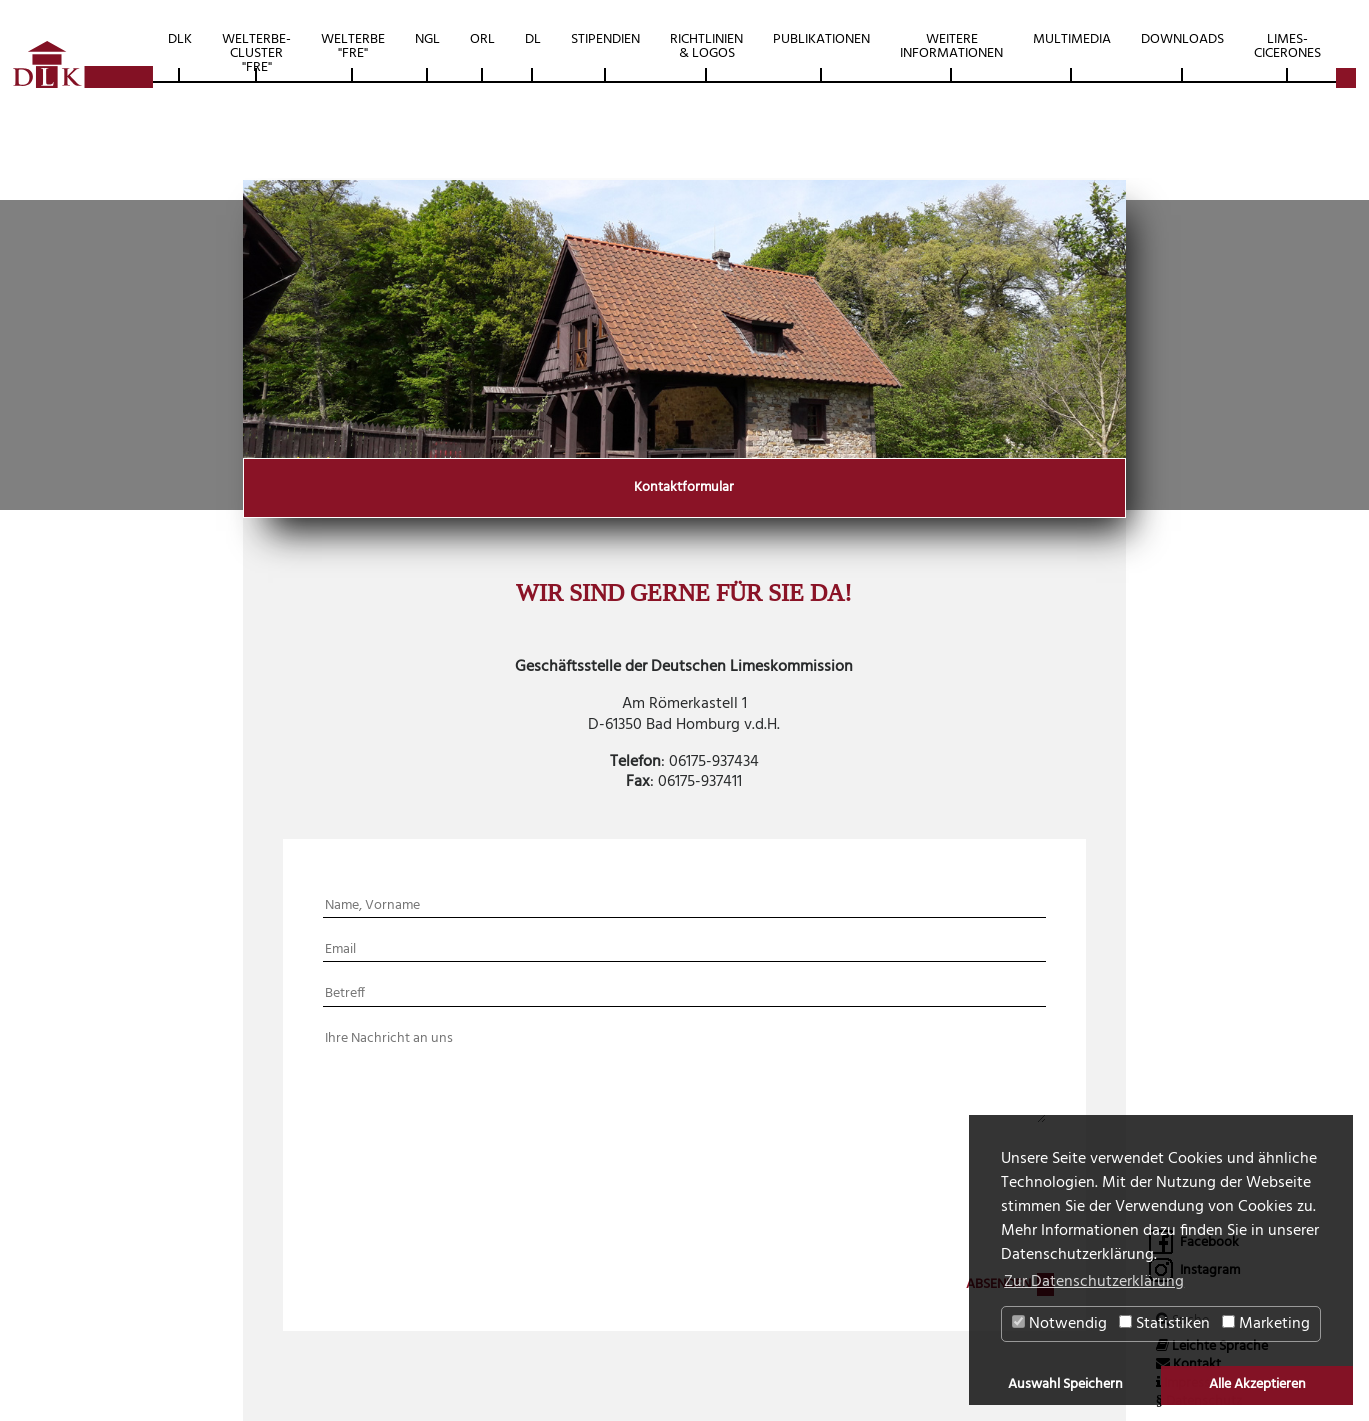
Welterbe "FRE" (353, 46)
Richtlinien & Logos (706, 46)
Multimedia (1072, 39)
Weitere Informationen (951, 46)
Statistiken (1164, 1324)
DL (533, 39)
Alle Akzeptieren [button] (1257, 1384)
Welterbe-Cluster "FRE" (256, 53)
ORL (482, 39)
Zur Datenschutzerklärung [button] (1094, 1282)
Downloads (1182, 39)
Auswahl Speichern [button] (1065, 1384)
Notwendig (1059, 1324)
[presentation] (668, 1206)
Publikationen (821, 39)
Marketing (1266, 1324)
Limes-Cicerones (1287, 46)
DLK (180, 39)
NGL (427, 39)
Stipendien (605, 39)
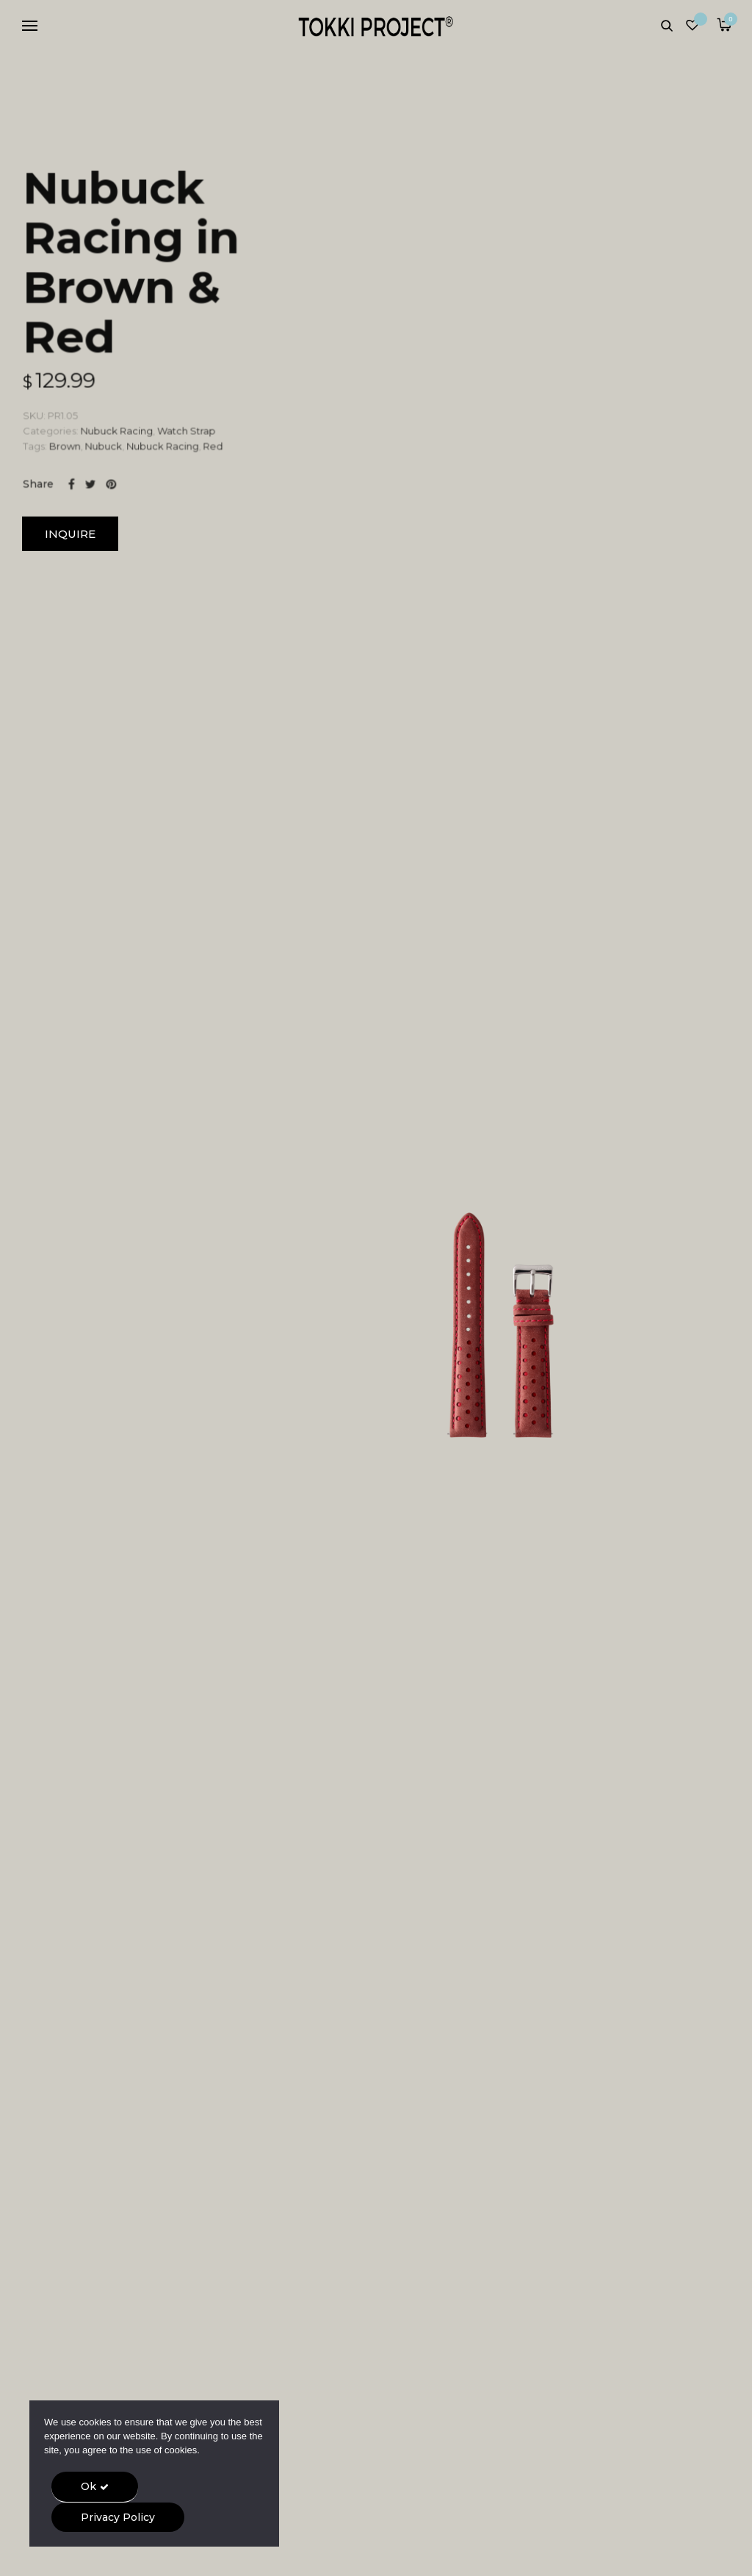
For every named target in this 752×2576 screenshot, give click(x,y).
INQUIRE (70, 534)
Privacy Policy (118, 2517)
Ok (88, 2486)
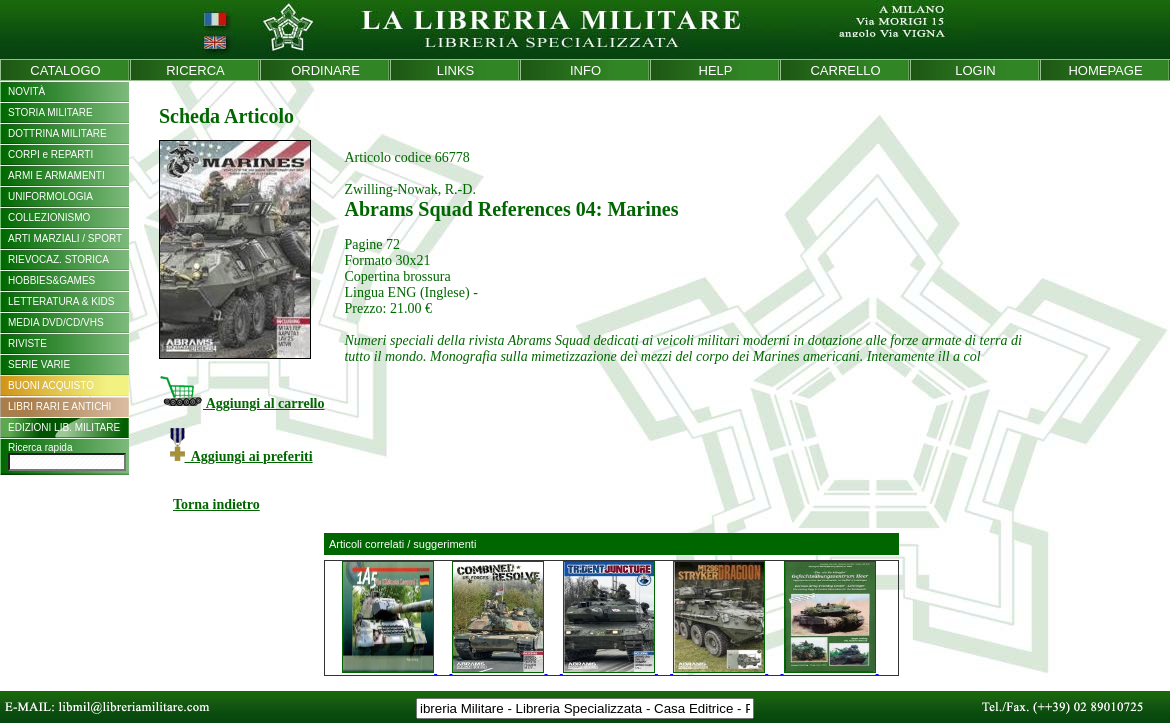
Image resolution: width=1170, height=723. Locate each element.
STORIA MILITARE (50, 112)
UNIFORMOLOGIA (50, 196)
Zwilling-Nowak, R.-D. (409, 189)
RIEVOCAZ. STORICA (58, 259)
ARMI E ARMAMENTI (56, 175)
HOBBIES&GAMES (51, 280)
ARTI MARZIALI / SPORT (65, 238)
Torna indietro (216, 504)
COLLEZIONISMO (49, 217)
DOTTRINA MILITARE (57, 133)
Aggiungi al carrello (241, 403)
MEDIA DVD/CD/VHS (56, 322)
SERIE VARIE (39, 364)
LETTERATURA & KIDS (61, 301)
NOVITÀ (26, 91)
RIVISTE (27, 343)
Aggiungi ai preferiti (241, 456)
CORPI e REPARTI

============

## What needs to be done
Please restate the entries word for word. Skip the pictures.

## Your response
Welterbe "FRE" (353, 46)
Richtlinien & Logos (706, 46)
Multimedia (1072, 39)
Weitere Informationen (951, 46)
Statistiken (1164, 1324)
DL (533, 39)
Alle Akzeptieren [button] (1257, 1384)
Welterbe-Cluster "FRE" (256, 53)
ORL (482, 39)
Zur Datenschutzerklärung [button] (1094, 1282)
Downloads (1182, 39)
Auswahl Speichern [button] (1065, 1384)
Notwendig (1059, 1324)
[presentation] (668, 1206)
Publikationen (821, 39)
Marketing (1266, 1324)
Limes-Cicerones (1287, 46)
DLK (180, 39)
NGL (427, 39)
Stipendien (605, 39)
For every named target in this 752×2576 screenshot, give click(x,y).
INQUIRE (70, 534)
Privacy Policy (118, 2517)
Ok (88, 2486)
Image resolution: width=1170, height=723. Locate each element.
STORIA MILITARE (50, 112)
UNIFORMOLOGIA (50, 196)
Zwilling-Nowak, R.-D. (409, 189)
RIEVOCAZ. STORICA (58, 259)
ARMI E ARMAMENTI (56, 175)
HOBBIES&GAMES (51, 280)
ARTI MARZIALI / SPORT (65, 238)
Torna indietro (216, 504)
COLLEZIONISMO (49, 217)
DOTTRINA MILITARE (57, 133)
Aggiungi al carrello (241, 403)
MEDIA DVD/CD/VHS (56, 322)
SERIE VARIE (39, 364)
LETTERATURA & KIDS (61, 301)
NOVITÀ (26, 91)
RIVISTE (27, 343)
Aggiungi ai preferiti (241, 456)
CORPI e REPARTI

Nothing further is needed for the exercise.